Similarly, Washington stores are decorated for this week's inaugural in much the same nonpartisan fashion as four years ago. The Greater Washington Board of Trade has been selling decoration kits, containing a 2-by-3-foot picture of Reagan and Vice President-elect George Bush, a 3-foot square red, white and blue fan, and other decorative strips for $35 apiece. Large stores have done elaborate decorations on their own.

In addition, the Board of Trade and the public relations firm of Poretz & Jaffe compiled a fact book on the Washington area and its business community, to be distributed to more than 1,100 members of the national press here for inauguration events. The Reagan inaugural offices have faced a difficult task in answering all the local, national and international press inquiries and many questions simply have not been answered.

The best, and apparently only, guide to business activity here during inauguration week is the room occupancy levels at the area's hotels. There are some 35,000 hotel rooms in the entire metropolitan area and virtually every room is occupied today and tomorrow. The Mayflower Hotel, for example, was booked solid by the day after the election.

Austin Kenny, executive vice president of the Washington Convention and Visitors Association, estimates that if each person registered at area hotels stays four days, he or she will spend $500 for a hotel room, three meals a day, transportation and souvenirs.
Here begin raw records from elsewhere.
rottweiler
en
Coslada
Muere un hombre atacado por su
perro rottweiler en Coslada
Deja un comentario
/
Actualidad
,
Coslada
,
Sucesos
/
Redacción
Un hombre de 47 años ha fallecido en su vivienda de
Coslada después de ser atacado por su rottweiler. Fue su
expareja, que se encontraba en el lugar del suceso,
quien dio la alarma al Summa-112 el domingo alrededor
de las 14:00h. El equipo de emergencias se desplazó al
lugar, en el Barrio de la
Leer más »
An estimated 50,000 to 70,000 persons who do not live in the area are expected to be in town this morning for the inaugural events and using Kenny's figures, that translates into $25 million to $35 million in direct spending. And since each dollar turns over two or three times as it trickles down in the area economy, the total economic impact of Reagan's inauguration here could well be in the range of $75 million.

But these figures don't tell us about spending by area residents, (gown purchases for the balls and tux and limousine rentals have been booming businesses, for example); spending by the Inaugural Committee and outlays by area businesses to prepare for Inauguration Day.
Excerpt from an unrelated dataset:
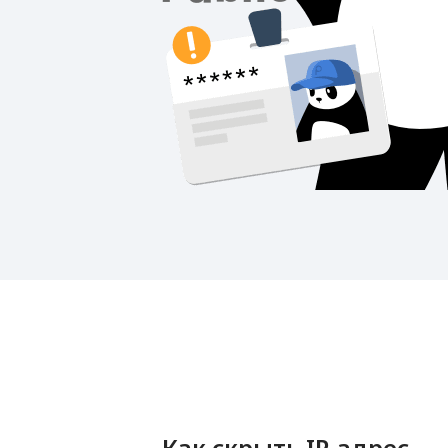
Как скрыть IP-адрес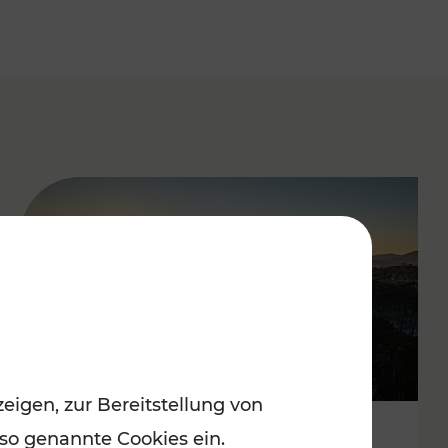
eigen, zur Bereitstellung von
 so genannte Cookies ein.
Autofrei zu Top-Winterzielen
The Capital Hilton Hotel is a good example. In effect, hotel officials led by general manager Frederick Kleisner saw an opportunity approaching to spruce up their 725-room complex in downtown Washington, opened in 1943 and the site of many a presidential dance on inauguration night. oHilton Hotels agreed to spend $661,300 on a massive renovation to be completed by inaugural week.
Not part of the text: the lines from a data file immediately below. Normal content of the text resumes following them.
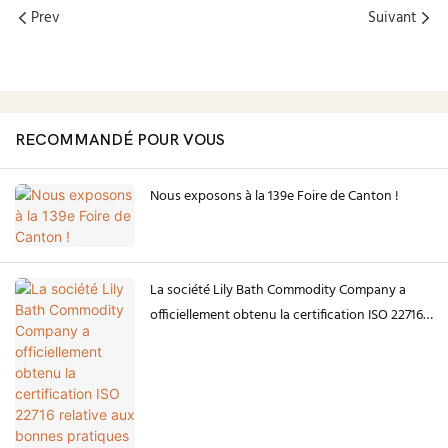
Prev
Suivant
RECOMMANDÉ POUR VOUS
Nous exposons à la 139e Foire de Canton !
La société Lily Bath Commodity Company a
officiellement obtenu la certification ISO 22716
relative aux bonnes pratiques de fabrication
(BPF) des produits cosmétiques, délivrée par
Bureau Veritas.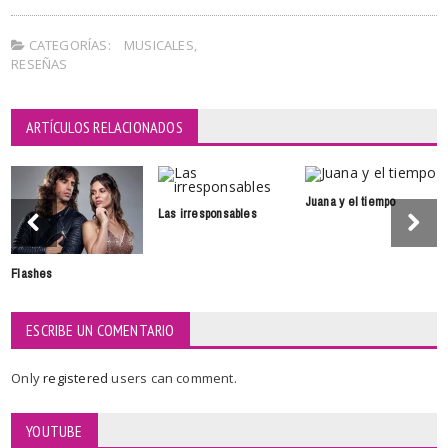
CATEGORÍAS:
MUSICALES
,
RESEÑAS
ARTÍCULOS RELACIONADOS
Juana y el tiempo
Las irresponsables
Flashes
ESCRIBE UN COMENTARIO
Only
registered
users can comment.
YOUTUBE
New dance floors were installed ($30,000) in the main ballrooms, where President Reagan is expected early on Tuesday night for one of eight big celebration dances throughout the area. The Capital Hilton also spent $111,000 for new ballroom carpeting; $95,000 for new landscaping; $182,000 on six new luxury suites; $49,000 for new uniforms that arrived last week; $39,000 for new china, glass, silver and linen; $35,000 on a new carpet for the Twigs restaurant and $99,000 to renovate the old Embassy Room.

Stars such as Xavier Cugat, Edith Piaf and Hildegarde all performed in the Embassy Room in its early years and the Capital Hilton is preparing for a big reopening.

One other example is American Telephone & Telegraph Co. Through its subsidiary Chesapeake & Potomac Telephone Co., the Bell System expects its workers to spend between 200,000 and 250,000 work hours to engineer, order, install, maintain and dismantle circuits and phones for the inaugural.

A C&P task force has been at work since last April, working with news media representatives and other customers to determine their needs this week. In an unprecedented move, C&P has doubled the audio and video capacity of its transmission facilities going out of Washington, using AT&T personnel from all over the nation to help. Now that's organization.